Restate the entries word for word and skip every image.
--- Records for the task ---
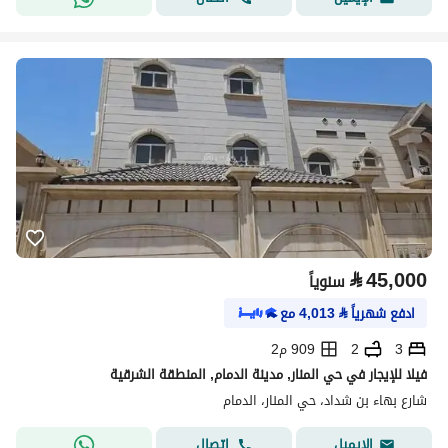
⃁
45,000
سنوياً
ادفع شهرياً
⃁
4,013
مع
3
2
909 م2
فيلا للإيجار في حي المنار, مدينة الدمام, المنطقة الشرقية
شارع بهاء بن شداد، حي المنار، الدمام
اتصال
الإيميل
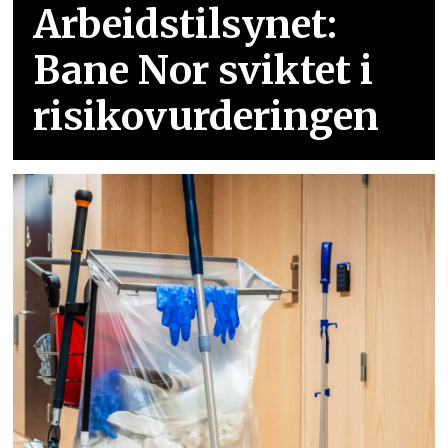
Arbeidstilsynet:
Bane Nor sviktet i
risikovurderingen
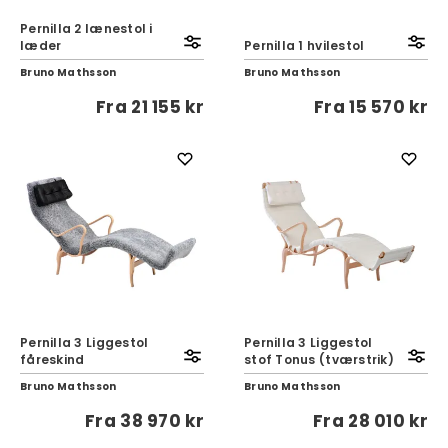
Pernilla 2 lænestol i
læder
Pernilla 1 hvilestol
Bruno Mathsson
Bruno Mathsson
Fra
21 155 kr
Fra
15 570 kr
Pernilla 3 Liggestol
Pernilla 3 Liggestol
fåreskind
stof Tonus (tværstrik)
Bruno Mathsson
Bruno Mathsson
Fra
38 970 kr
Fra
28 010 kr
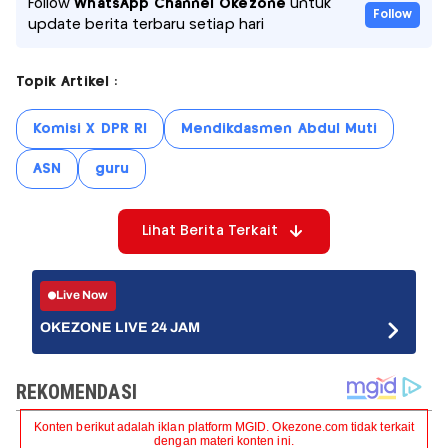
Follow
WhatsApp Channel Okezone
untuk
Follow
update berita terbaru setiap hari
Topik Artikel :
Komisi X DPR RI
Mendikdasmen Abdul Muti
ASN
guru
Lihat Berita Terkait
Live Now
OKEZONE LIVE 24 JAM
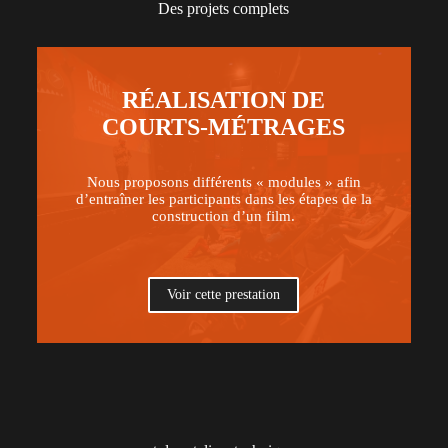
Des projets complets
RÉALISATION DE
COURTS-MÉTRAGES
Nous proposons différents « modules » afin
d’entraîner les participants dans les étapes de la
construction d’un film.
Voir cette prestation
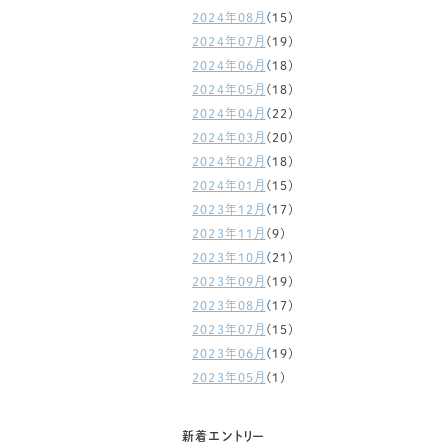
2024年08月
(15)
2024年07月
(19)
2024年06月
(18)
2024年05月
(18)
2024年04月
(22)
2024年03月
(20)
2024年02月
(18)
2024年01月
(15)
2023年12月
(17)
2023年11月
(9)
2023年10月
(21)
2023年09月
(19)
2023年08月
(17)
2023年07月
(15)
2023年06月
(19)
2023年05月
(1)
新着エントリー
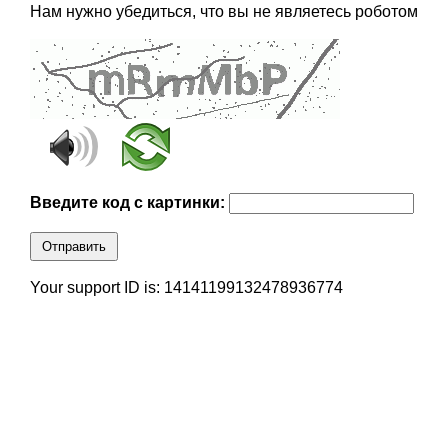
Нам нужно убедиться, что вы не являетесь роботом
Введите код с картинки:
Отправить
Your support ID is: 14141199132478936774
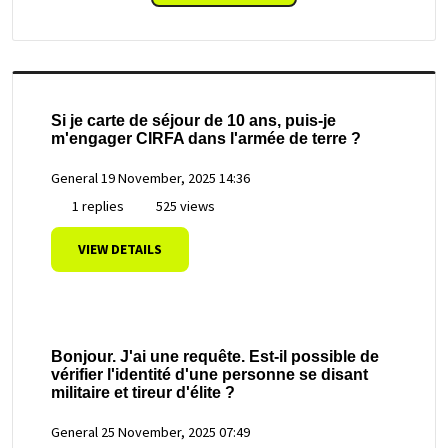
Si je carte de séjour de 10 ans, puis-je
m'engager CIRFA dans l'armée de terre ?
General
19 November, 2025 14:36
1 replies
525 views
VIEW DETAILS
Bonjour. J'ai une requête. Est-il possible de
vérifier l'identité d'une personne se disant
militaire et tireur d'élite ?
General
25 November, 2025 07:49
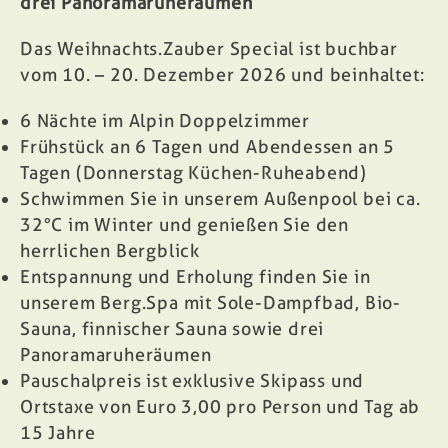
drei Panoramaruheräumen
Das Weihnachts.Zauber Special ist buchbar
vom 10. – 20. Dezember 2026 und beinhaltet:
6 Nächte im Alpin Doppelzimmer
Frühstück an 6 Tagen und Abendessen an 5
Tagen (Donnerstag Küchen-Ruheabend)
Schwimmen Sie in unserem Außenpool bei ca.
32°C im Winter und genießen Sie den
herrlichen Bergblick
Entspannung und Erholung finden Sie in
unserem
Berg.Spa
mit Sole-Dampfbad, Bio-
Sauna, finnischer Sauna sowie drei
Panoramaruheräumen
Pauschalpreis ist exklusive Skipass und
Ortstaxe von Euro 3,00 pro Person und Tag ab
15 Jahre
---
Output of the exercise =>
⃁
45,000
سنوياً
ادفع شهرياً
⃁
4,013
مع
3
2
909 م2
فيلا للإيجار في حي المنار, مدينة الدمام, المنطقة الشرقية
شارع بهاء بن شداد، حي المنار، الدمام
اتصال
الإيميل
Arbeidstilsynet:
Bane Nor sviktet i
risikovurderingen
Pernilla 2 lænestol i
læder
Pernilla 1 hvilestol
Bruno Mathsson
Bruno Mathsson
Fra
21 155 kr
Fra
15 570 kr
Pernilla 3 Liggestol
Pernilla 3 Liggestol
fåreskind
stof Tonus (tværstrik)
Bruno Mathsson
Bruno Mathsson
Fra
38 970 kr
Fra
28 010 kr
Follow
WhatsApp Channel Okezone
untuk
Follow
update berita terbaru setiap hari
Topik Artikel :
Komisi X DPR RI
Mendikdasmen Abdul Muti
ASN
guru
Lihat Berita Terkait
Live Now
OKEZONE LIVE 24 JAM
Des projets complets
RÉALISATION DE
COURTS-MÉTRAGES
Nous proposons différents « modules » afin
d’entraîner les participants dans les étapes de la
construction d’un film.
Voir cette prestation
2024年08月
(15)
2024年07月
(19)
2024年06月
(18)
2024年05月
(18)
2024年04月
(22)
2024年03月
(20)
2024年02月
(18)
2024年01月
(15)
2023年12月
(17)
2023年11月
(9)
2023年10月
(21)
2023年09月
(19)
2023年08月
(17)
2023年07月
(15)
2023年06月
(19)
2023年05月
(1)
新着エントリー
Нам нужно убедиться, что вы не являетесь роботом
Введите код с картинки:
Отправить
Your support ID is: 14141199132478936774
Si je carte de séjour de 10 ans, puis-je
m'engager CIRFA dans l'armée de terre ?
General
19 November, 2025 14:36
1 replies
525 views
VIEW DETAILS
Bonjour. J'ai une requête. Est-il possible de
vérifier l'identité d'une personne se disant
militaire et tireur d'élite ?
General
25 November, 2025 07:49
drei Panoramaruheräumen
Das Weihnachts.Zauber Special ist buchbar
vom 10. – 20. Dezember 2026 und beinhaltet:
6 Nächte im Alpin Doppelzimmer
Frühstück an 6 Tagen und Abendessen an 5
Tagen (Donnerstag Küchen-Ruheabend)
Schwimmen Sie in unserem Außenpool bei ca.
32°C im Winter und genießen Sie den
herrlichen Bergblick
Entspannung und Erholung finden Sie in
unserem
Berg.Spa
mit Sole-Dampfbad, Bio-
Sauna, finnischer Sauna sowie drei
Panoramaruheräumen
Pauschalpreis ist exklusive Skipass und
Ortstaxe von Euro 3,00 pro Person und Tag ab
15 Jahre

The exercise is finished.